* _Required action_:
The entries below are to be returned as written, with all pictures dropped.

* _Material shown_:
>>>>

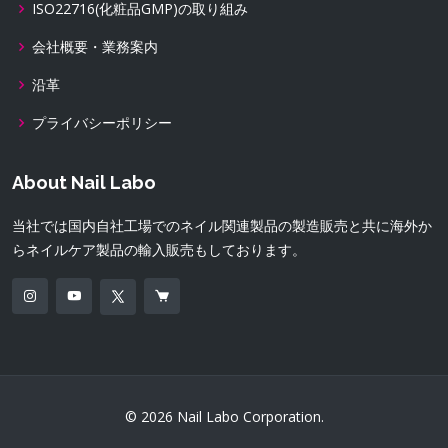
ISO22716(化粧品GMP)の取り組み
会社概要・業務案内
沿革
プライバシーポリシー
About Nail Labo
当社では国内自社工場でのネイル関連製品の製造販売と共に海外か
らネイルケア製品の輸入販売もしております。
© 2026 Nail Labo Corporation.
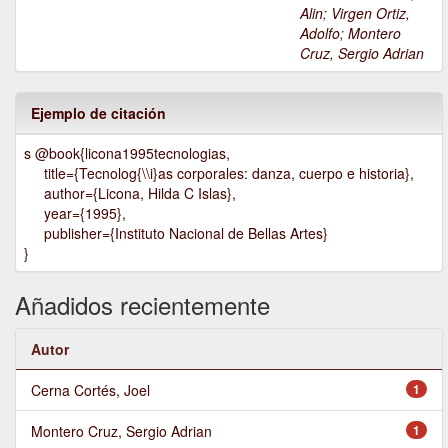
Alin
;
Virgen Ortiz,
Adolfo
;
Montero
Cruz, Sergio Adrian
Ejemplo de citación
s @book{licona1995tecnologias,
title={Tecnolog{\\i}as corporales: danza, cuerpo e historia},
author={Licona, Hilda C Islas},
year={1995},
publisher={Instituto Nacional de Bellas Artes}
}
Añadidos recientemente
Autor
Cerna Cortés, Joel
1
Montero Cruz, Sergio Adrian
1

<<<<

* _Answer for this exercise_:
ISO22716(化粧品GMP)の取り組み
会社概要・業務案内
沿革
プライバシーポリシー
About Nail Labo
当社では国内自社工場でのネイル関連製品の製造販売と共に海外か
らネイルケア製品の輸入販売もしております。
© 2026 Nail Labo Corporation.
Alin
;
Virgen Ortiz,
Adolfo
;
Montero
Cruz, Sergio Adrian
Ejemplo de citación
s @book{licona1995tecnologias,
title={Tecnolog{\\i}as corporales: danza, cuerpo e historia},
author={Licona, Hilda C Islas},
year={1995},
publisher={Instituto Nacional de Bellas Artes}
}
Añadidos recientemente
Autor
Cerna Cortés, Joel
1
Montero Cruz, Sergio Adrian
1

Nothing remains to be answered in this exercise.